◆ GOAL OF THE EXERCISE ◆
For each line of the listing, output an exact copy.

§ §

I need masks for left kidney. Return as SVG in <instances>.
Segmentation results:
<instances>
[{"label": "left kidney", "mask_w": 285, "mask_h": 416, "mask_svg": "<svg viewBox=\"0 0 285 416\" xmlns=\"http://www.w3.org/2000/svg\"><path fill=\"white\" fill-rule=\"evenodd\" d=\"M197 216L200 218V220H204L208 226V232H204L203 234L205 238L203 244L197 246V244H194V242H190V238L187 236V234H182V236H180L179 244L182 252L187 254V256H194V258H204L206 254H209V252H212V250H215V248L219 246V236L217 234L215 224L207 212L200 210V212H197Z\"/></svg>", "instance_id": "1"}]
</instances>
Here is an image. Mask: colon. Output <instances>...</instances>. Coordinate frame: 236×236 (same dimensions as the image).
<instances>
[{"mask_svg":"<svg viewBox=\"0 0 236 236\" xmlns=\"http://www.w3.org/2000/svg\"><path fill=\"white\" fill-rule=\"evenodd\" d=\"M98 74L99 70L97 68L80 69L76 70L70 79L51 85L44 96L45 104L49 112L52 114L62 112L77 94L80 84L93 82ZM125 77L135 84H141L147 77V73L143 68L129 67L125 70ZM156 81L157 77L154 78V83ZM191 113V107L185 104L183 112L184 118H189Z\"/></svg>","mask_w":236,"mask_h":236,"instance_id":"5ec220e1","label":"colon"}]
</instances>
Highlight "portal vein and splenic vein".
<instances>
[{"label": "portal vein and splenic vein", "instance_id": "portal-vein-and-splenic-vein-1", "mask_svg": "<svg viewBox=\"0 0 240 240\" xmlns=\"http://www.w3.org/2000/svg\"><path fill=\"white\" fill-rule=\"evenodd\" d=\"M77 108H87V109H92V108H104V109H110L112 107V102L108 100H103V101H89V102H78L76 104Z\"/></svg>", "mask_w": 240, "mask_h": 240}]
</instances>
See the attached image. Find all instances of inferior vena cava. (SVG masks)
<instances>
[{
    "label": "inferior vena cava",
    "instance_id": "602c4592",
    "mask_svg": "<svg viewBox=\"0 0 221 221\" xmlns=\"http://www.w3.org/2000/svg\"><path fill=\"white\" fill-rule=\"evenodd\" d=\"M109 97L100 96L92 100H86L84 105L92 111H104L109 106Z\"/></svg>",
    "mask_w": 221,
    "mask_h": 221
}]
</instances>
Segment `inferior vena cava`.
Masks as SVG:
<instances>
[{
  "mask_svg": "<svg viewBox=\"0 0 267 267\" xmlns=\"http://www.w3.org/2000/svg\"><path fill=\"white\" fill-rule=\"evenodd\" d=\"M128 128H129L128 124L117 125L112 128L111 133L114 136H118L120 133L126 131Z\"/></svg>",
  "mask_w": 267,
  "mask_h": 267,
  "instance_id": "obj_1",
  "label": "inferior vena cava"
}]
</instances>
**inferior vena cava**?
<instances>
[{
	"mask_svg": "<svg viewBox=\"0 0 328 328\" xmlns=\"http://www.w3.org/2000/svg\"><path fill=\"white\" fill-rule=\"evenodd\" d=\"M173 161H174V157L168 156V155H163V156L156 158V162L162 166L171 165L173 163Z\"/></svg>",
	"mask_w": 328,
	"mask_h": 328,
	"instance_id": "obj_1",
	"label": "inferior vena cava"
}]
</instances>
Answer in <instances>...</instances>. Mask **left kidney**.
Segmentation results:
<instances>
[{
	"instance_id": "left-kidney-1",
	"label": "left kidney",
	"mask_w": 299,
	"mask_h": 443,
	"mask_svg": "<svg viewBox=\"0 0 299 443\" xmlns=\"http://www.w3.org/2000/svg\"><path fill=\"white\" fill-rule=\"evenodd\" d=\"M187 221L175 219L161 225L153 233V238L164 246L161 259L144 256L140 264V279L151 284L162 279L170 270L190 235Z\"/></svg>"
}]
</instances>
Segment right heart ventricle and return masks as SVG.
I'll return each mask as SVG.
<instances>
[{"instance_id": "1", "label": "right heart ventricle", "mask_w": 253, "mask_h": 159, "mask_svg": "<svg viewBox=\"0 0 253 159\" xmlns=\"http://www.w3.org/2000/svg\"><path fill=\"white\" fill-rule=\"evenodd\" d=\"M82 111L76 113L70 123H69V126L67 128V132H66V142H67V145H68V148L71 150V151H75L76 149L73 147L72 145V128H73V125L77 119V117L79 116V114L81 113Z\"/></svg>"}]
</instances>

§ §

◆ RESPONSE TO THIS EXERCISE ◆
I need masks for left kidney. Return as SVG in <instances>.
Segmentation results:
<instances>
[{"label": "left kidney", "mask_w": 285, "mask_h": 416, "mask_svg": "<svg viewBox=\"0 0 285 416\" xmlns=\"http://www.w3.org/2000/svg\"><path fill=\"white\" fill-rule=\"evenodd\" d=\"M197 216L200 218V220H204L208 226V232H204L203 234L205 238L203 244L197 246V244H194V242H190V238L187 236V234H182V236H180L179 244L182 252L187 254V256H194V258H204L206 254H209V252H212V250H215V248L219 246V236L217 234L215 224L207 212L200 210V212H197Z\"/></svg>", "instance_id": "1"}]
</instances>
Here is an image. Mask: colon. Output <instances>...</instances>. Coordinate frame: 236×236 (same dimensions as the image).
<instances>
[{"mask_svg":"<svg viewBox=\"0 0 236 236\" xmlns=\"http://www.w3.org/2000/svg\"><path fill=\"white\" fill-rule=\"evenodd\" d=\"M98 74L99 70L97 68L80 69L76 70L70 79L51 85L44 96L45 104L49 112L52 114L62 112L77 94L80 84L93 82ZM125 77L135 84H141L147 77V73L143 68L129 67L125 70ZM156 81L157 77L154 78V83ZM191 113V107L185 104L183 112L184 118H189Z\"/></svg>","mask_w":236,"mask_h":236,"instance_id":"5ec220e1","label":"colon"}]
</instances>
Highlight "portal vein and splenic vein".
<instances>
[{"label": "portal vein and splenic vein", "instance_id": "portal-vein-and-splenic-vein-1", "mask_svg": "<svg viewBox=\"0 0 240 240\" xmlns=\"http://www.w3.org/2000/svg\"><path fill=\"white\" fill-rule=\"evenodd\" d=\"M77 108H87V109H92V108H104V109H110L112 107V102L108 100H103V101H89V102H78L76 104Z\"/></svg>", "mask_w": 240, "mask_h": 240}]
</instances>
See the attached image. Find all instances of inferior vena cava. (SVG masks)
<instances>
[{
    "label": "inferior vena cava",
    "instance_id": "602c4592",
    "mask_svg": "<svg viewBox=\"0 0 221 221\" xmlns=\"http://www.w3.org/2000/svg\"><path fill=\"white\" fill-rule=\"evenodd\" d=\"M109 97L100 96L92 100H86L84 105L92 111H104L109 106Z\"/></svg>",
    "mask_w": 221,
    "mask_h": 221
}]
</instances>
Segment `inferior vena cava`.
Masks as SVG:
<instances>
[{
  "mask_svg": "<svg viewBox=\"0 0 267 267\" xmlns=\"http://www.w3.org/2000/svg\"><path fill=\"white\" fill-rule=\"evenodd\" d=\"M128 128H129L128 124L117 125L112 128L111 133L114 136H118L120 133L126 131Z\"/></svg>",
  "mask_w": 267,
  "mask_h": 267,
  "instance_id": "obj_1",
  "label": "inferior vena cava"
}]
</instances>
**inferior vena cava**?
<instances>
[{
	"mask_svg": "<svg viewBox=\"0 0 328 328\" xmlns=\"http://www.w3.org/2000/svg\"><path fill=\"white\" fill-rule=\"evenodd\" d=\"M173 161H174V157L168 156V155H163V156L156 158V162L162 166L171 165L173 163Z\"/></svg>",
	"mask_w": 328,
	"mask_h": 328,
	"instance_id": "obj_1",
	"label": "inferior vena cava"
}]
</instances>
Answer in <instances>...</instances>. Mask **left kidney**.
Segmentation results:
<instances>
[{
	"instance_id": "left-kidney-1",
	"label": "left kidney",
	"mask_w": 299,
	"mask_h": 443,
	"mask_svg": "<svg viewBox=\"0 0 299 443\" xmlns=\"http://www.w3.org/2000/svg\"><path fill=\"white\" fill-rule=\"evenodd\" d=\"M187 221L175 219L161 225L153 233V238L164 246L161 259L144 256L140 264V279L151 284L162 279L170 270L190 235Z\"/></svg>"
}]
</instances>
Segment right heart ventricle and return masks as SVG.
I'll return each mask as SVG.
<instances>
[{"instance_id": "1", "label": "right heart ventricle", "mask_w": 253, "mask_h": 159, "mask_svg": "<svg viewBox=\"0 0 253 159\" xmlns=\"http://www.w3.org/2000/svg\"><path fill=\"white\" fill-rule=\"evenodd\" d=\"M82 111L76 113L70 123H69V126L67 128V132H66V142H67V145H68V148L71 150V151H75L76 149L73 147L72 145V128H73V125L77 119V117L79 116V114L81 113Z\"/></svg>"}]
</instances>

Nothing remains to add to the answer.